Schildts Förlags Ab
- Founder: Holger Schildt
- Successor: Schildts & Söderströms
- Country of origin: Finland

= Schildts =

Finnish book publisher

Schildts Förlags Ab (Note: Not to be confused with Bohlin & Co, which after 1928 was called Holger Schildts Förlags AB.) was a Finland-Swedish book publisher in Finland. The publisher published textbooks as well as fiction and non-fiction. The head office was in Helsingfors (Finnish: Helsinki) and there was a branch located in Vasa (Vaasa). The publisher was owned by Svenska Folkskolans Vänner. On 1 February 2012, Schildts and the other significant Finland-Swedish publisher Söderströms merged into one publishing house, Schildts & Söderströms.

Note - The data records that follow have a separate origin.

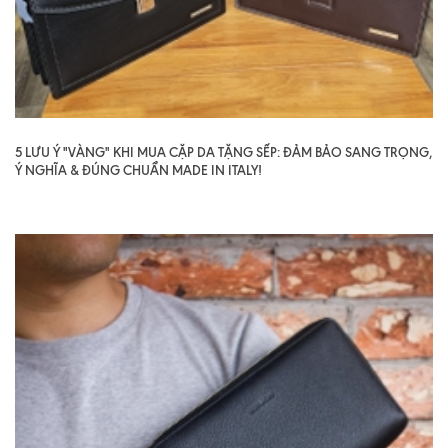
5 LƯU Ý "VÀNG" KHI MUA CẶP DA TẶNG SẾP: ĐẢM BẢO SANG TRỌNG,
Ý NGHĨA & ĐÚNG CHUẨN MADE IN ITALY!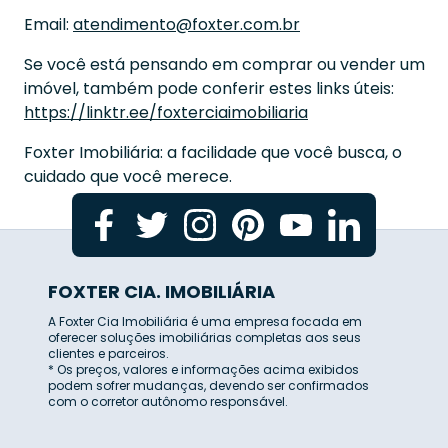
Email:
atendimento@foxter.com.br
Se você está pensando em comprar ou vender um
imóvel, também pode conferir estes links úteis:
https://linktr.ee/foxterciaimobiliaria
Foxter Imobiliária: a facilidade que você busca, o
cuidado que você merece.
FOXTER CIA. IMOBILIÁRIA
A Foxter Cia Imobiliária é uma empresa focada em
oferecer soluções imobiliárias completas aos seus
clientes e parceiros.
* Os preços, valores e informações acima exibidos
podem sofrer mudanças, devendo ser confirmados
com o corretor autônomo responsável.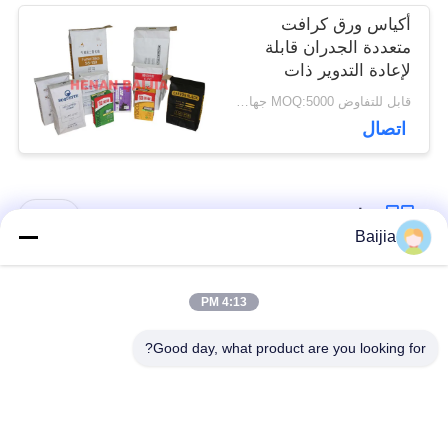
أكياس ورق كرافت
متعددة الجدران قابلة
لإعادة التدوير ذات
صندوق مربع مع صمام
قابل للتفاوض MOQ:5000 جهاز كمبيوتر
قابل للتخصيص
اتصال
فئات شعبية
جميع
Baijia
أكياس ورق كرافت
لصق أكياس الورق
4:13 PM
متعددة الحوائط
متعدد الجدران صمام
Good day, what product are you looking for?
مخيط أكياس الورق
أكياس تغليف ورق
متعدد الجدران فتح
الكرافت
الفم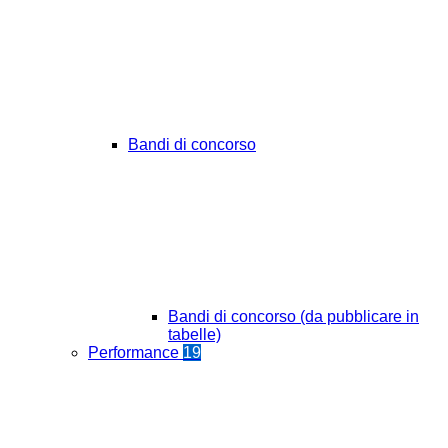
Bandi di concorso
Bandi di concorso (da pubblicare in
tabelle)
Performance
19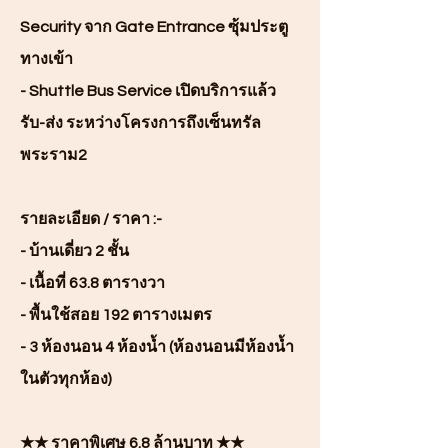
Security จาก Gate Entrance ซุ้มประตู
ทางเข้า
- Shuttle Bus Service เปิดบริการแล้ว
รับ-ส่ง ระหว่างโครงการถึงเซ็นทรัล
พระราม2
รายละเอียด / ราคา :-
- บ้านเดี่ยว 2 ชั้น
- เนื้อที่ 63.8 ตารางวา
- พื้นใช้สอย 192 ตารางเมตร
- 3 ห้องนอน 4 ห้องน้ำ (ห้องนอนมีห้องน้ำ
ในตัวทุกห้อง)
★★ ราคาพิเศษ 6.8 ล้านบาท ★★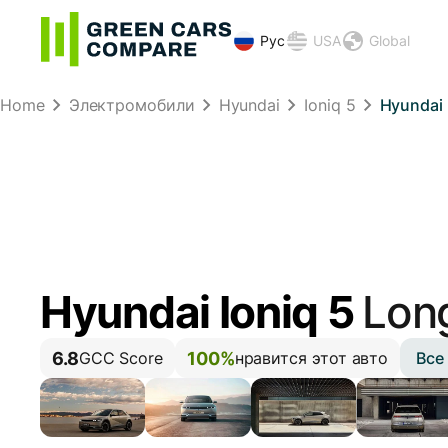
Рус
USA
Global
Home
Электромобили
Hyundai
Ioniq 5
Hyundai 
Hyundai Ioniq 5
Lon
6.8
100%
Все
GCC Score
нравится этот авто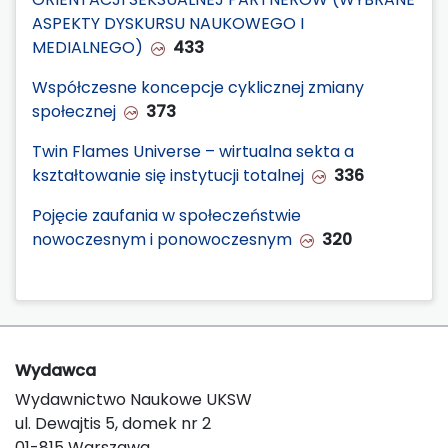
ASPEKTY DYSKURSU NAUKOWEGO I
MEDIALNEGO)
433
Współczesne koncepcje cyklicznej zmiany
społecznej
373
Twin Flames Universe – wirtualna sekta a
kształtowanie się instytucji totalnej
336
Pojęcie zaufania w społeczeństwie
nowoczesnym i ponowoczesnym
320
Wydawca
Wydawnictwo Naukowe UKSW
ul. Dewajtis 5, domek nr 2
01-815 Warszawa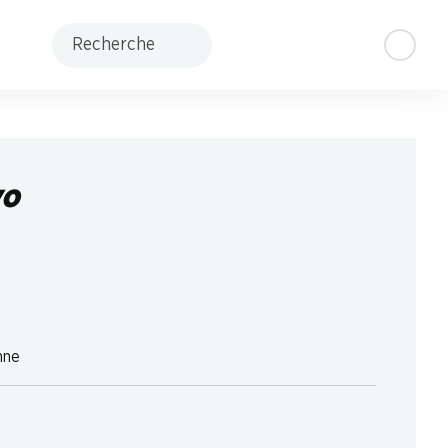
Recherche
vo
nne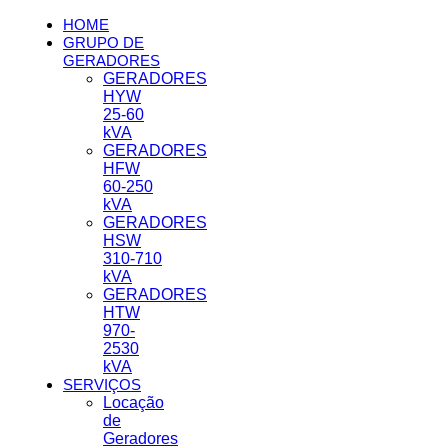
HOME
GRUPO DE
GERADORES
GERADORES
HYW
25-60
kVA
GERADORES
HFW
60-250
kVA
GERADORES
HSW
310-710
kVA
GERADORES
HTW
970-
2530
kVA
SERVIÇOS
Locação
de
Geradores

After an apprenticeship at his uncle's bookstore, Holger Schildt founded a publishing house in Borgå (Porvoo) in 1913, which was reorganized into Holger Schildts Förlags AB in 1919. In 1991, the publishing house merged with Editum, which published textbooks. Among the publisher's fiction writers, Tove Jansson is internationally known; her original Moomin series was published by the company. In addition to Swedish-language since 1987 it has also published Finnish-language literature, mainly translations but also original Finnish titles later on. A Finnish editorial office was established in 1996. Schildts was a partner in Förlagssystem Finland and Alfabeta Bokförlag in Sweden.

The publisher's annual output was 30–40 titles for the general editorial staff, some 30 textbooks, 20–30 Finnish books, and partial editions from Sweden. The range included fiction, nonfiction, children's books and encyclopedias, including the encyclopedia Uppslagsverket Finland. In nonfiction, Schildts focused on cultural history in a broad sense. The proportion of nonfiction, novels and poetry was around 40–40–20, but varied from year to year. Typically between two and five debut authors were published each year, while around 150 first-time manuscripts were received.